**Description of the task**
Copy whichever lines of the data hold the word "Sınıf".

[Material shown Boundary: Start]

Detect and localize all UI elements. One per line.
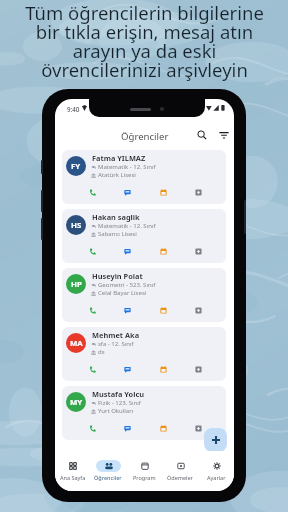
staticText: ds (98, 348, 105, 356)
staticText: MY (70, 397, 83, 408)
button[interactable]: Calendar (155, 242, 171, 260)
button[interactable]: Calendar (155, 360, 171, 378)
staticText: Ana Sayfa (60, 474, 86, 481)
button[interactable]: Calendar (155, 183, 171, 201)
button[interactable]: Archive (190, 301, 206, 319)
staticText: Program (133, 474, 156, 481)
staticText: Mustafa Yolcu (92, 389, 145, 399)
button[interactable]: Program (126, 460, 162, 481)
button[interactable]: Call (84, 419, 100, 437)
button[interactable]: MA (62, 327, 226, 381)
staticText: sfa - 12. Sınıf (98, 340, 134, 348)
button[interactable]: Message (119, 183, 135, 201)
button[interactable]: HP (62, 268, 226, 322)
staticText: Celal Bayar Lisesi (98, 289, 147, 297)
button[interactable]: Call (84, 183, 100, 201)
button[interactable]: Call (84, 301, 100, 319)
staticText: Ayarlar (207, 474, 226, 481)
staticText: HS (71, 220, 82, 231)
staticText: Matematik - 12. Sınıf (98, 222, 156, 230)
button[interactable]: Message (119, 301, 135, 319)
staticText: HP (71, 279, 82, 290)
button[interactable]: Archive (190, 419, 206, 437)
button[interactable]: Message (119, 360, 135, 378)
button[interactable]: MY (62, 386, 226, 440)
button[interactable]: Call (84, 242, 100, 260)
staticText: Ödemeler (167, 474, 193, 481)
button[interactable]: Archive (190, 242, 206, 260)
staticText: Matematik - 12. Sınıf (98, 163, 156, 171)
staticText: FY (71, 161, 81, 172)
staticText: Öğrenciler (94, 474, 122, 481)
staticText: Yurt Okulları (98, 407, 134, 415)
staticText: Sabancı Lisesi (98, 230, 137, 238)
button[interactable]: HS (62, 209, 226, 263)
button[interactable]: Message (119, 242, 135, 260)
button[interactable]: Call (84, 360, 100, 378)
staticText: Atatürk Lisesi (98, 171, 136, 179)
button[interactable]: Ana Sayfa (55, 460, 90, 481)
button[interactable]: Ayarlar (198, 460, 234, 481)
staticText: Fatma YILMAZ (92, 153, 146, 163)
button[interactable]: Add student (204, 428, 227, 452)
button[interactable]: Öğrenciler (90, 460, 126, 481)
staticText: Öğrenciler (121, 130, 169, 143)
button[interactable]: Search (194, 127, 210, 143)
button[interactable]: Archive (190, 183, 206, 201)
button[interactable]: Archive (190, 360, 206, 378)
button[interactable]: Filter (216, 127, 232, 143)
button[interactable]: Message (119, 419, 135, 437)
button[interactable]: Ödemeler (162, 460, 198, 481)
staticText: Fizik - 123. Sınıf (98, 399, 141, 407)
staticText: Tüm öğrencilerin bilgilerine bir tıkla e… (25, 0, 264, 82)
button[interactable]: Calendar (155, 419, 171, 437)
staticText: Hakan saglik (92, 212, 140, 222)
button[interactable]: FY (62, 150, 226, 204)
staticText: Huseyin Polat (92, 271, 143, 281)
staticText: MA (70, 338, 83, 349)
staticText: Mehmet Aka (92, 330, 140, 340)
staticText: Geometri - 523. Sınıf (98, 281, 156, 289)
button[interactable]: Calendar (155, 301, 171, 319)
staticText: 9:40 (67, 105, 80, 113)
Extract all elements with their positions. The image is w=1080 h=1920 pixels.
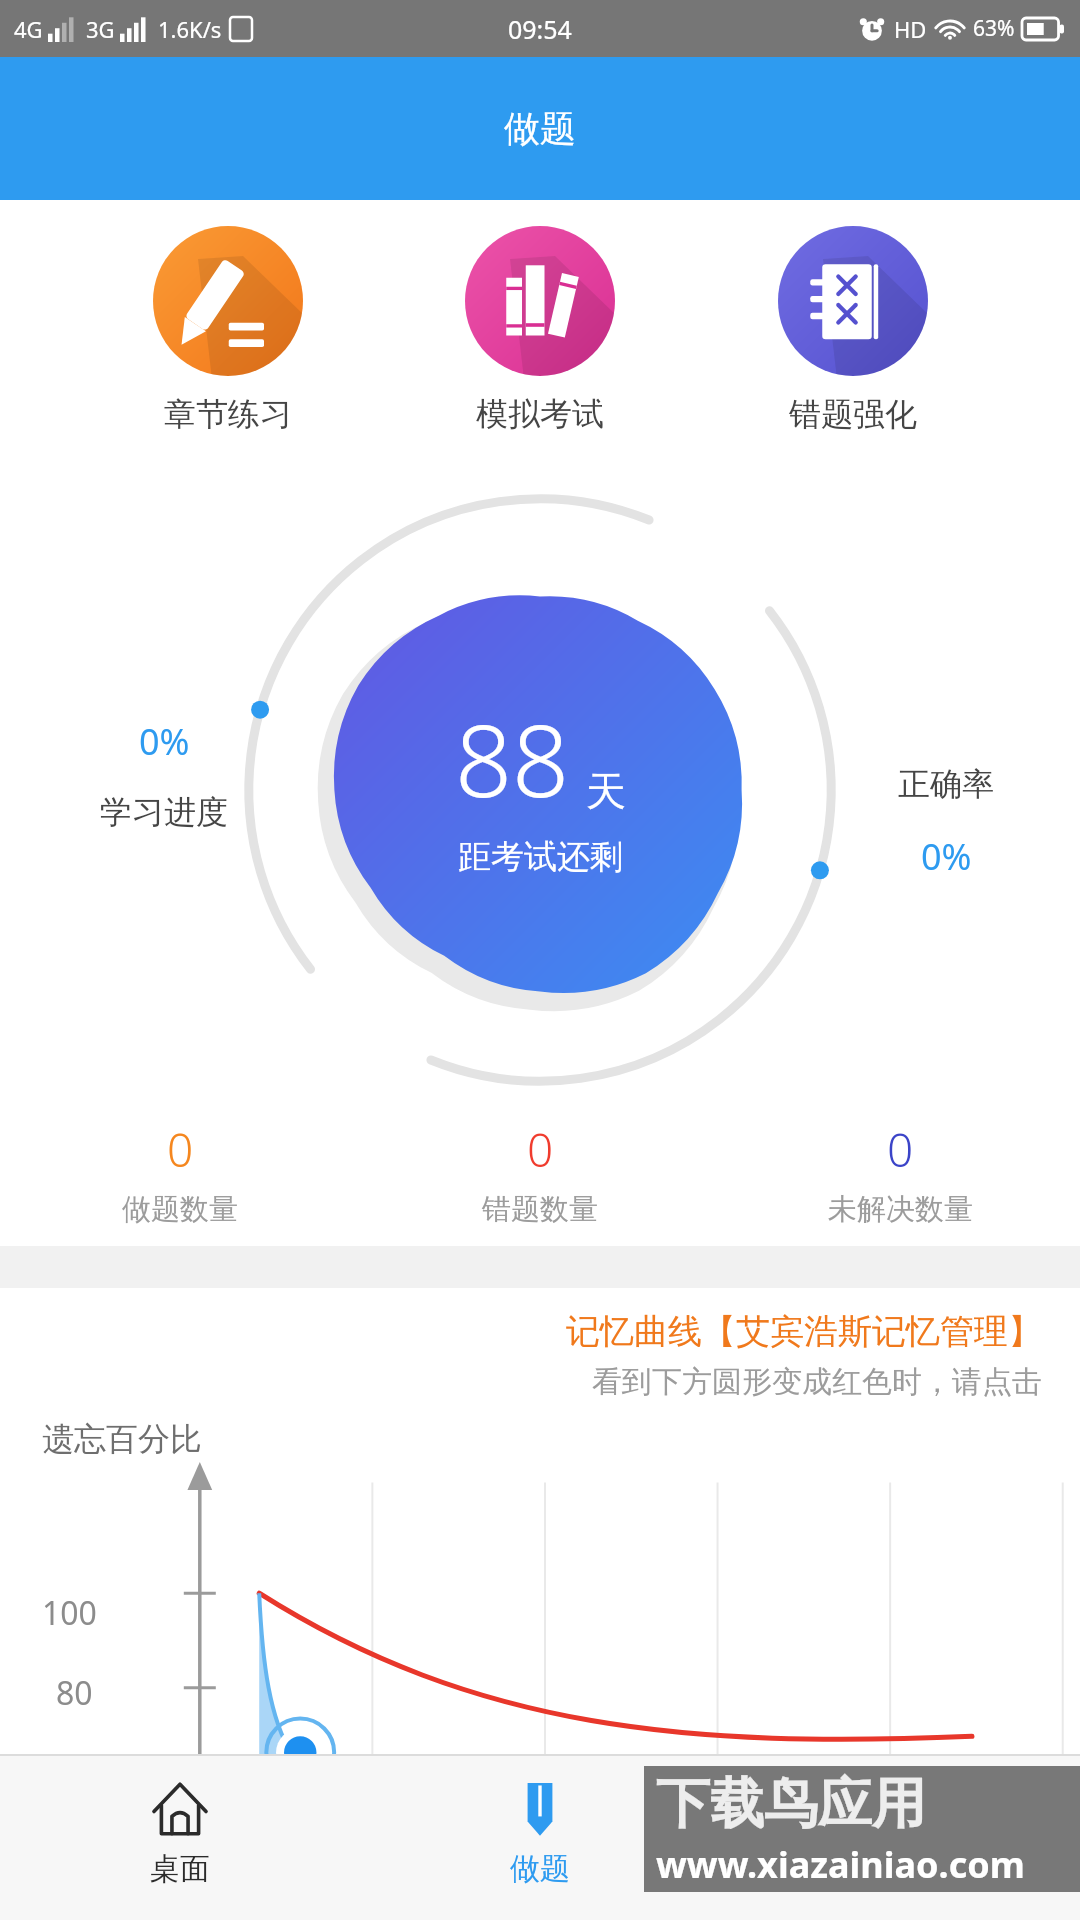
button[interactable]: 章节练习	[143, 220, 313, 440]
staticText: 100	[42, 1591, 97, 1635]
staticText: 下载鸟应用	[656, 1770, 926, 1838]
staticText: 63%	[973, 14, 1015, 43]
staticText: 1.6K/s	[158, 14, 222, 44]
staticText: 距考试还剩	[458, 836, 623, 878]
staticText: 笔记	[870, 1850, 930, 1888]
button[interactable]: 做题	[360, 1754, 720, 1920]
staticText: 错题数量	[482, 1191, 598, 1228]
staticText: 模拟考试	[476, 394, 604, 434]
button[interactable]: 模拟考试	[455, 220, 625, 440]
staticText: 0%	[921, 832, 972, 881]
staticText: 正确率	[898, 764, 994, 804]
staticText: 4G	[14, 14, 43, 44]
staticText: 天	[586, 766, 626, 816]
button[interactable]: 0	[0, 1110, 360, 1236]
staticText: 桌面	[150, 1850, 210, 1888]
button[interactable]: 错题强化	[768, 220, 938, 440]
staticText: 错题强化	[789, 394, 917, 434]
staticText: 看到下方圆形变成红色时，请点击	[592, 1363, 1042, 1401]
staticText: 09:54	[508, 12, 572, 46]
staticText: 做题	[510, 1850, 570, 1888]
staticText: 0	[887, 1118, 914, 1181]
staticText: 遗忘百分比	[42, 1419, 202, 1459]
staticText: www.xiazainiao.com	[656, 1840, 1025, 1889]
staticText: HD	[894, 14, 927, 44]
staticText: 3G	[86, 14, 115, 44]
staticText: 0	[167, 1118, 194, 1181]
button[interactable]: 笔记	[720, 1754, 1080, 1920]
staticText: 学习进度	[100, 792, 228, 832]
staticText: 记忆曲线【艾宾浩斯记忆管理】	[566, 1310, 1042, 1353]
staticText: 做题数量	[122, 1191, 238, 1228]
button[interactable]: 桌面	[0, 1754, 360, 1920]
staticText: 80	[56, 1671, 93, 1715]
staticText: 88	[455, 690, 570, 826]
staticText: 0	[527, 1118, 554, 1181]
staticText: 章节练习	[164, 394, 292, 434]
staticText: 0%	[139, 717, 190, 766]
button[interactable]: 0	[360, 1110, 720, 1236]
button[interactable]: 0	[720, 1110, 1080, 1236]
staticText: 未解决数量	[828, 1191, 973, 1228]
staticText: 做题	[504, 106, 576, 151]
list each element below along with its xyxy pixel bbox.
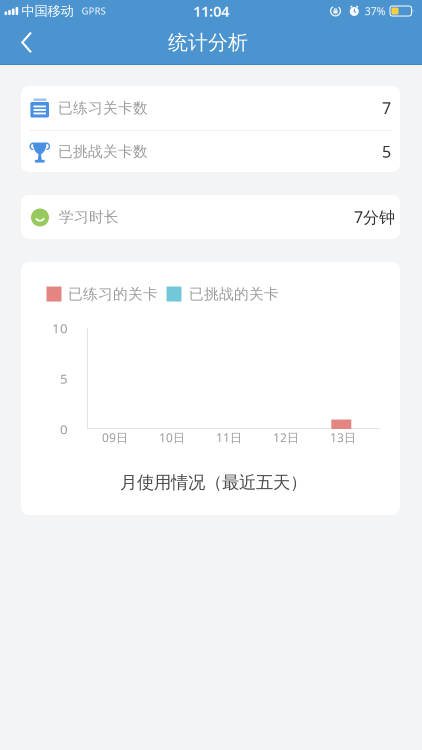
- staticText: 09日: [102, 430, 128, 445]
- staticText: 5: [382, 141, 391, 162]
- staticText: 已挑战的关卡: [189, 285, 279, 303]
- staticText: 11日: [216, 430, 242, 445]
- staticText: 0: [60, 420, 68, 438]
- staticText: 7分钟: [354, 206, 395, 228]
- staticText: 已挑战关卡数: [58, 142, 148, 160]
- staticText: 中国移动: [22, 3, 74, 19]
- staticText: 37%: [364, 4, 386, 18]
- button[interactable]: Back: [0, 28, 44, 59]
- staticText: 10: [52, 319, 68, 337]
- staticText: 已练习的关卡: [68, 285, 158, 303]
- staticText: GPRS: [82, 5, 106, 17]
- staticText: 已练习关卡数: [58, 99, 148, 117]
- staticText: 统计分析: [168, 30, 248, 55]
- staticText: 7: [382, 97, 391, 119]
- staticText: 13日: [330, 430, 356, 445]
- staticText: 11:04: [193, 1, 229, 21]
- staticText: 12日: [273, 430, 299, 445]
- staticText: 月使用情况（最近五天）: [120, 472, 307, 493]
- staticText: 学习时长: [59, 208, 119, 226]
- staticText: 10日: [159, 430, 185, 445]
- staticText: 5: [60, 370, 68, 387]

[Material shown Boundary: End]

**Reply**
staticText: sfa - 12. Sınıf (98, 340, 134, 348)
staticText: Matematik - 12. Sınıf (98, 222, 156, 230)
staticText: Matematik - 12. Sınıf (98, 163, 156, 171)
staticText: Fizik - 123. Sınıf (98, 399, 141, 407)
staticText: Geometri - 523. Sınıf (98, 281, 156, 289)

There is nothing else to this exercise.